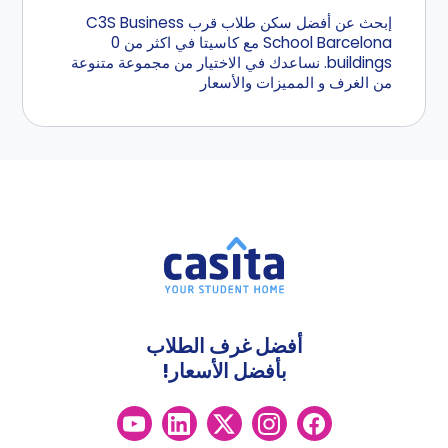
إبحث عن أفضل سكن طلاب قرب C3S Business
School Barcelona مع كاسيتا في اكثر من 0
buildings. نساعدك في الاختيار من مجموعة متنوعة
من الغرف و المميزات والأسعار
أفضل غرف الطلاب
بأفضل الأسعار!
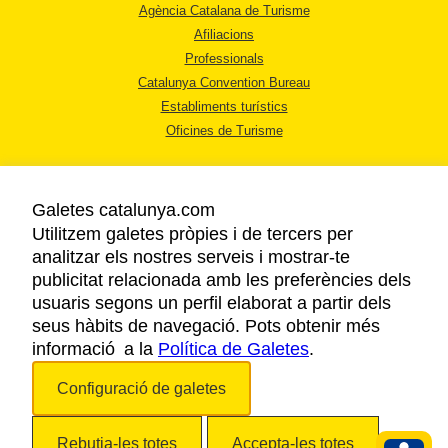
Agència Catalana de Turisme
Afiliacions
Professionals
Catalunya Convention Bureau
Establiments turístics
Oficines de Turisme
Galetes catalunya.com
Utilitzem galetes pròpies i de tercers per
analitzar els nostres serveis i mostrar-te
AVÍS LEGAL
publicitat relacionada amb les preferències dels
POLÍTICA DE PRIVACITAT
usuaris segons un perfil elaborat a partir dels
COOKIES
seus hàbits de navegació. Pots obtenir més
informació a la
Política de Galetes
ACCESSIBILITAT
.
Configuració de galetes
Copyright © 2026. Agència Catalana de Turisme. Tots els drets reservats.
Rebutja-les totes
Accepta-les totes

• [Your instructions]: Output each record above exactly as written. Skip any pictures.

• [Exercise solution]:
إبحث عن أفضل سكن طلاب قرب C3S Business
School Barcelona مع كاسيتا في اكثر من 0
buildings. نساعدك في الاختيار من مجموعة متنوعة
من الغرف و المميزات والأسعار
أفضل غرف الطلاب
بأفضل الأسعار!
Agència Catalana de Turisme
Afiliacions
Professionals
Catalunya Convention Bureau
Establiments turístics
Oficines de Turisme
Galetes catalunya.com
Utilitzem galetes pròpies i de tercers per
analitzar els nostres serveis i mostrar-te
AVÍS LEGAL
publicitat relacionada amb les preferències dels
POLÍTICA DE PRIVACITAT
usuaris segons un perfil elaborat a partir dels
COOKIES
seus hàbits de navegació. Pots obtenir més
informació a la
Política de Galetes
ACCESSIBILITAT
.
Configuració de galetes
Copyright © 2026. Agència Catalana de Turisme. Tots els drets reservats.
Rebutja-les totes
Accepta-les totes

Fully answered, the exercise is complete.